InterviewPal is a GPT-3.5 powered AI that helps you practice for your interviews. It will ask you common and relevant interview questions and give you insightful feedback on your answers.
An AI powered web application that helps you prepare for your next interview. Asking behavioural and technical questions, it can evaluate your answers and provide you with scores and constructive feedback. The project was meant for the 2023 Hack the Break hackathon. I worked on the backend and its integration with the frontend.
InterviewPal was a hackathon project that I worked on with a team of 4 other developers built in 18 hours.
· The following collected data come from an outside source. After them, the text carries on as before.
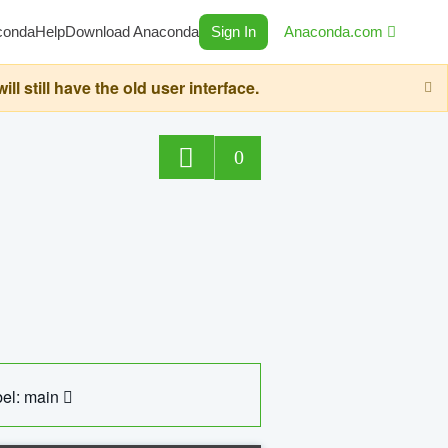
conda
Help
Download Anaconda
Sign In
Anaconda.com
still have the old user interface.
0
el: main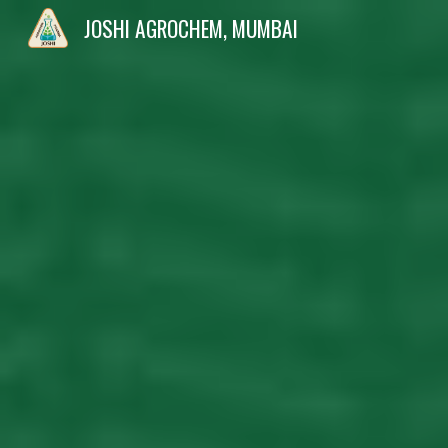
JOSHI AGROCHEM, MUMBAI
Sk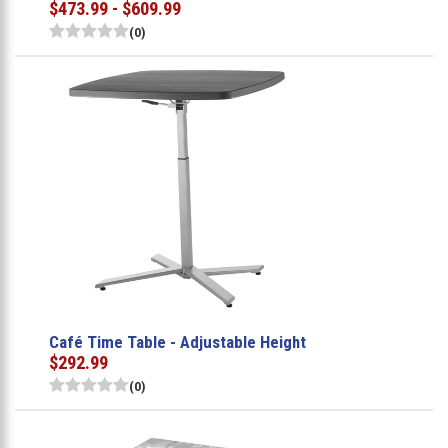
$473.99 - $609.99
(0)
Café Time Table - Adjustable Height
$292.99
(0)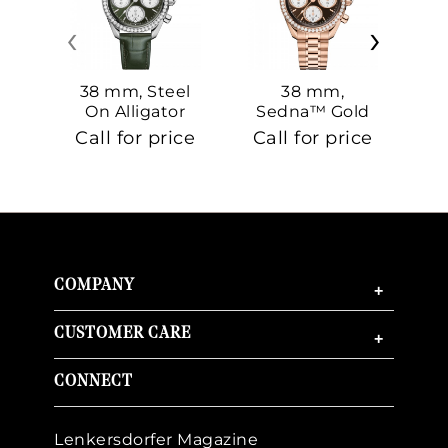
‹
›
38 mm, Steel
38 mm,
On Alligator
Sedna™ Gold
S
On Sedna™
Call for price
Call for price
Ca
Gold
COMPANY
+
CUSTOMER CARE
+
CONNECT
Lenkersdorfer Magazine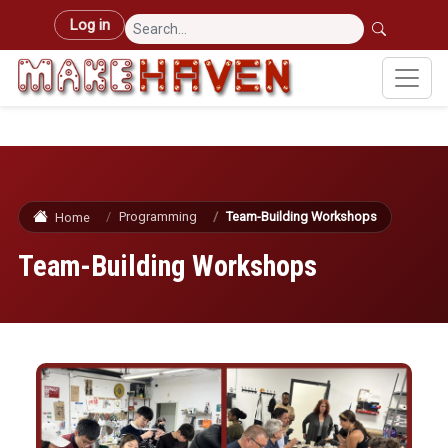
Skip to main content
User account menu
Log in
Programming
Team-Building Workshops
Home
Team-Building Workshops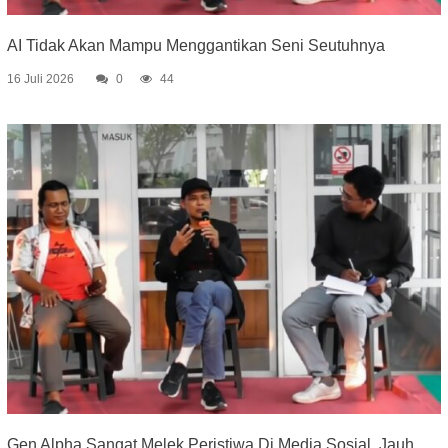
AI Tidak Akan Mampu Menggantikan Seni Seutuhnya
16 Juli 2026
0
44
Gen Alpha Sangat Melek Peristiwa Di Media Sosial, Jauh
The project was built using `React`
, `Next.js`
for both the frontend and backend, `ChatGPT 3.5 API`
, `Redis`
, `TypeScript`
, and `Zod`
for type safety.
I worked mostly on the backend and connecting the frontend to the backend. I was my first time working with OpenAI API.
I also dealt with JavaScript Streams API and Redis for storing temporary user data since Vercel is a serverless platform.
For the frontend, I aided in designing a UI component and implementing it using Tailwind CSS.
Prompting ChatGPT to give us a nicely JSON formatted response was probably the most challenging part of this project. At the time, GPT 4 was not introduced yet which could have made this process a lot easier!
Also, learning about the OpenAI API and how to use it required reading through the documentation and learning the API's quirks. Thankfully, OpenAI had a great documentation for GPT 3.5 on their website and it was an enjoyable read for me.
Lack of time was also a big one since our time was limited to 18 hours. We had to make a lot of compromises and cut out features that we wanted to implement. To make up for this, we decided to focus on the core features of the project and strive for a minimal viable product (MVP).
This was my first hackathon experience and I learned a lot about the process of building a project from scratch in a short amount of time. I also learned that it is effective to work Agile and to break down a project into smaller Minimum Viable Products (MVPs).